My companion isn't nearly as averse to steak as I am, though she also admits my mom's steak is usually better than restaurant steak. So I talked her into getting the Grilled Petit Filet Mignon. Mainly because I wanted to try the cream cheese mashed potatoes. Yummmmmm! I tried her steak (unlike most females, she likes her steak as bloody as I do) and it was fine, but... well, you know.
Fortunately - or not, depending on your viewpoint - we had room for dessert. Most Epcot restaurants used to feature Spaceship Earth desserts, but I can't find them on any menus now. I distinctly recall Le Cellier's version, a chocolate sphere filled with maple creme. Yummmmm! I have no clue why these aren't on the menu anymore, as they were both fun and delicious. We tried three different varieties in one visit and wanted to try more. Well, the desserts here seem interesting enough - the maple creme is now in the Maple Creme Brulee - but I found the best idea to be the dessert sampler, which unfortunately doesn't feature the two desserts I would order, the Mike's Handmade Peach Cobbler and the Honey and Mascarpone Cheesecake. No matter what the flavor of sorbet, it just can't compete with that!
Overall, we enjoyed our visit, but we had no desire to rush back.
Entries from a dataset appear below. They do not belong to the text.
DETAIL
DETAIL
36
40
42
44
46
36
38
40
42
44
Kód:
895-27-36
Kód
This may have had a little something to do with our server, who was fresh from her home country and far too friendly for our taste. "Blah blah blah" is all well and good, as long as you bring us our food! We actually had to ask her at one point if our food was ready yet, as we were starving (it was, of course). But then service can be a problem at most World Showcase restaurants, as they have lots of employee turnover due to work visas and all that. So go in expecting it, and you won't be too disappointed if it happens.
On the TPI Scale, I give Le Cellier a 7 - Good. Although I probably will never return, I think it is worth a visit once. If you agree, call 407-WDW-DINE for a Priority Seating reservation up to 90 days in advance.
From Josh Counsil
I am disappointed in the Canadian pavilion just a little bit (as I'm sure anyone who saw their home country's pavilion would be).
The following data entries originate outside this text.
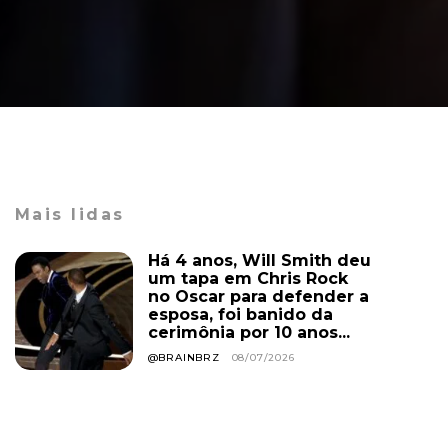
Mais lidas
Há 4 anos, Will Smith deu
um tapa em Chris Rock
no Oscar para defender a
esposa, foi banido da
cerimônia por 10 anos...
@BRAINBRZ
08/07/2026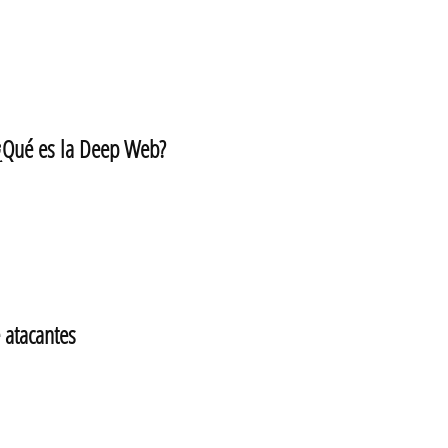
¿Qué es la Deep Web?
atacantes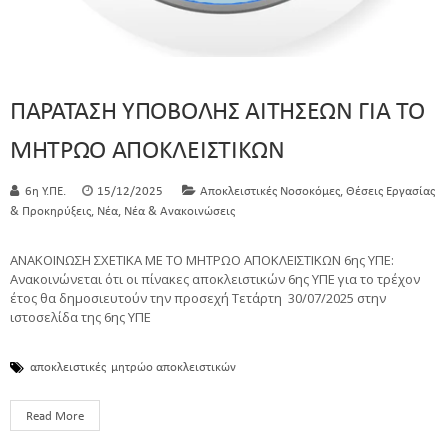
ΠΑΡΑΤΑΣΗ ΥΠΟΒΟΛΗΣ ΑΙΤΗΣΕΩΝ ΓΙΑ ΤΟ
ΜΗΤΡΩΟ ΑΠΟΚΛΕΙΣΤΙΚΩΝ
,
6η Υ.ΠΕ.
15/12/2025
Αποκλειστικές Νοσοκόμες
Θέσεις Εργασίας
,
,
& Προκηρύξεις
Νέα
Νέα & Ανακοινώσεις
ΑΝΑΚΟΙΝΩΣΗ ΣΧΕΤΙΚΑ ΜΕ ΤΟ ΜΗΤΡΩΟ ΑΠΟΚΛΕΙΣΤΙΚΩΝ 6ης ΥΠΕ:
Ανακοινώνεται ότι οι πίνακες αποκλειστικών 6ης ΥΠΕ για το τρέχον
έτος θα δημοσιευτούν την προσεχή Τετάρτη 30/07/2025 στην
ιστοσελίδα της 6ης ΥΠΕ
αποκλειστικές
μητρώο αποκλειστικών
Read More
Posted via 126.96.36.199 on September 16, 2004 at 6:16 PM (MST)
During various visits, we noticed that Canada has a Beavertail (like a funnel cake but different) stand, and another stand selling maple syrup and... paper hats. Since when did Canada become famous for its paper hat trade? Cripes, I'm young and ignorant and I could have thought of something better to sell. Why not poutine? Fries with gravy and cheese curds... superb.
And the restaurant... despicable. More like a dungeon. The exterior, themed after the Chateau Laurier here in Ottawa and the Frontenac, is beautiful. So is the backdrop, although the mountains could be higher and could have more trees. Why don't they refurbish the restaurant to look like the Chateau's restaurant (which is excellent)? The Chateau's restaurant is also a multi-room restaurant with booths (for Kevin), and it has a more "bright" atmosphere, with large windows and paintings, just like at the Wilderness Lodge, rather than wine barrels.
And what's with the film? They make you stand through that boring thing. At least create an Impressions de France-style theater.
And what's with the lack of any ride (applicable to all pavilions, except Norway and Mexico, but those rides are even sub-par). Clearly there's room for a raft ride, maybe themed after Brother Bear (yeah, it was crap, but just use the moose pair to orate the ride, or something). Or do a log drivers' waltz-style flume (for those of you who are aware of that annoying Canadian cartoon and song). Just put something there.